[Data excerpts]
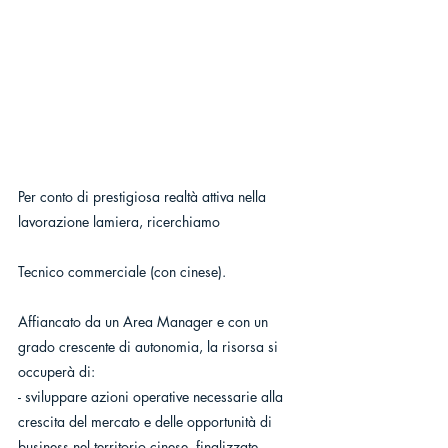
Per conto di prestigiosa realtà attiva nella 
lavorazione lamiera, ricerchiamo
Tecnico commerciale (con cinese).
Affiancato da un Area Manager e con un 
grado crescente di autonomia, la risorsa si 
occuperà di:
- sviluppare azioni operative necessarie alla 
crescita del mercato e delle opportunità di 
business nel territorio cinese, finalizzate 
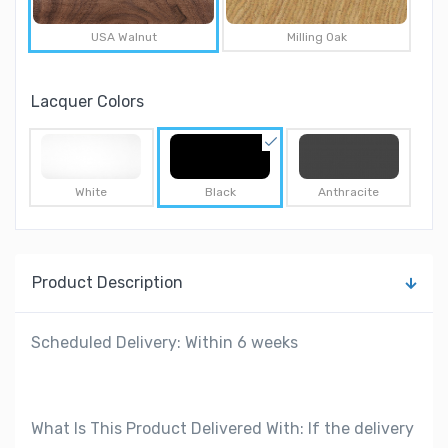
USA Walnut
Milling Oak
Lacquer Colors
White
Black
Anthracite
Product Description
Scheduled Delivery: Within 6 weeks
What Is This Product Delivered With: If the delivery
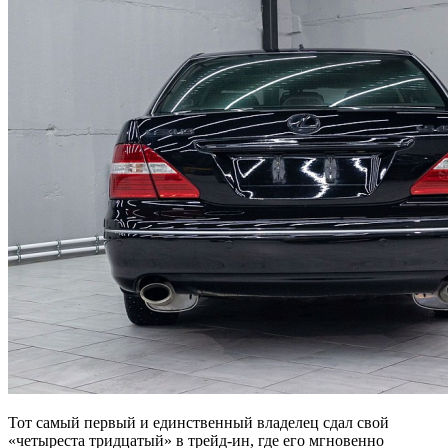
Тот самый первый и единственный владелец сдал свой
«четыреста тридцатый» в трейд-ин, где его мгновенно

WORK REQUIRED:
Find every line of the data that holds the string "cinese", then say how many there are and nothing else.

YOUR SOLUTION:
2